Pour quiconque l’étudié d’un peu près, l’auteur du Cas Wagner apparaît en effet le moins allemand des écrivains. Il n’a eu, du pays où il est né, ni la langue, ni l’esprit. Et si par la brièveté, l’éclat, la simple et inquiétante saveur de son style, il fait songer aux moralistes français du siècle dernier, la tournure générale de sa pensée nous fait voir en lui un frère des Tchédrine et des Bakounine, de ces nihilistes slaves si prompts à l’illusion, mais plus prompts encore au désenchantement, victimes d’un idéal trop haut et d’une clairvoyance trop aiguë.
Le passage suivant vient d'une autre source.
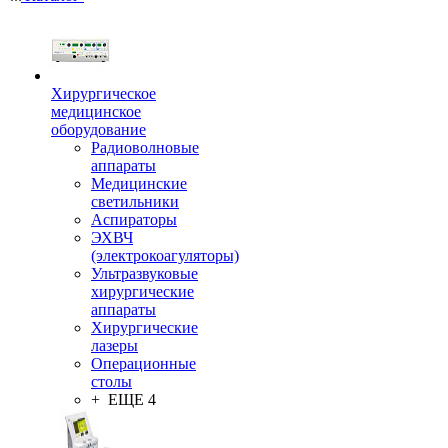
Хирургическое
медицинское
оборудование
Радиоволновые
аппараты
Медицинские
светильники
Аспираторы
ЭХВЧ
(электрокоагуляторы)
Ультразвуковые
хирургические
аппараты
Хирургические
лазеры
Операционные
столы
+ ЕЩЕ 4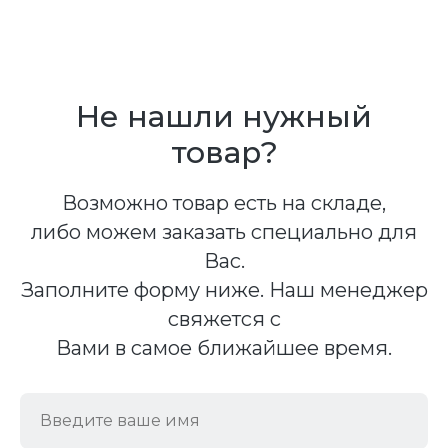
Не нашли нужный
товар?
Возможно товар есть на складе,
либо можем заказать специально для
Вас.
Заполните форму ниже. Наш менеджер
свяжется с
Вами в самое ближайшее время.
Oui, quoi qu’il en soit de sa véritable origine, Frédéric Nietzsche est bien l’héritier intellectuel de ces Huns et de ces Sarmates qu’il se plaisait à tenir pour les ancêtres de sa race. Comme à eux, le repos lui était interdit ; une fatalité le poussait toujours en avant ; et partout sur son passage il ne laissait que des cendres.

Depuis le moment où nous sommes arrivés, sa vie n’a plus été qu’une série d’enthousiasmes rapides suivis d’amères déceptions et d’impitoyables rancunes. Tour à tour étudiant, soldat, professeur, on eût dit qu’à mesure qu’il s’approchait des hommes et des choses, un instinct secret lui en révélait la faiblesse et l’inanité. C’est ainsi qu’en 1865, à vingt-et-un ans, définitivement libéré de l’empreinte qu’avait mise sur lui son éducation chrétienne, il dressait du même coup contre le christianisme le réquisitoire le plus catégorique. Tout son Antechrist se trouve déjà en germe dans les lettres qu’il écrivait à sa sœur, pour lui apprendre qu’il avait renoncé à ses études de théologie.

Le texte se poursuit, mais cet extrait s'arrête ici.